• **AIM OF THE EXERCISE**:
Only the words of the entries are wanted, repeated exactly and without images.
BEGIN ENTRIES SUPPLIED
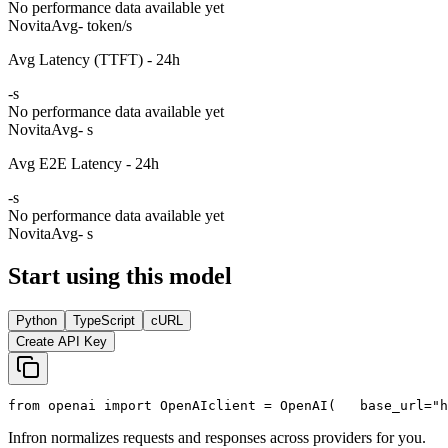
No performance data available yet
Novita
Avg
- token/s
Avg Latency (TTFT) - 24h
-
s
No performance data available yet
Novita
Avg
- s
Avg E2E Latency - 24h
-
s
No performance data available yet
Novita
Avg
- s
Start using this model
Python
TypeScript
cURL
Create API Key
from
 openai 
import
 OpenAI
client = OpenAI(
   base_url=
"h
Infron normalizes requests and responses across providers for you.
END ENTRIES SUPPLIED
• **THE COMPLETED TASK**:
No performance data available yet
Novita
Avg
- token/s
Avg Latency (TTFT) - 24h
-
s
No performance data available yet
Novita
Avg
- s
Avg E2E Latency - 24h
-
s
No performance data available yet
Novita
Avg
- s
Start using this model
Python
TypeScript
cURL
Create API Key
from
 openai 
import
 OpenAI
client = OpenAI(
   base_url=
"h
Infron normalizes requests and responses across providers for you.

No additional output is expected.